* Dataset extract:

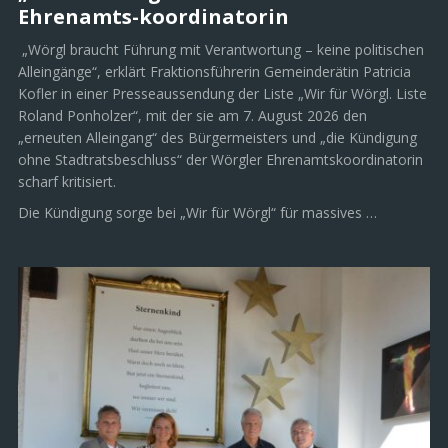
Ehrenamts-koordinatorin
„Wörgl braucht Führung mit Verantwortung – keine politischen
Alleingänge“, erklärt Fraktionsführerin Gemeinderätin Patricia
Kofler in einer Presseaussendung der Liste „Wir für Wörgl. Liste
Roland Ponholzer“, mit der sie am 7. August 2026 den
„erneuten Alleingang“ des Bürgermeisters und „die Kündigung
ohne Stadtratsbeschluss“ der Wörgler Ehrenamtskoordinatorin
scharf kritisiert.
Die Kündigung sorge bei „Wir für Wörgl“ für massives …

* Problem to work on: Lines above that include the string "Kündigung" need to be copied.

* Result:
„erneuten Alleingang“ des Bürgermeisters und „die Kündigung
Die Kündigung sorge bei „Wir für Wörgl“ für massives …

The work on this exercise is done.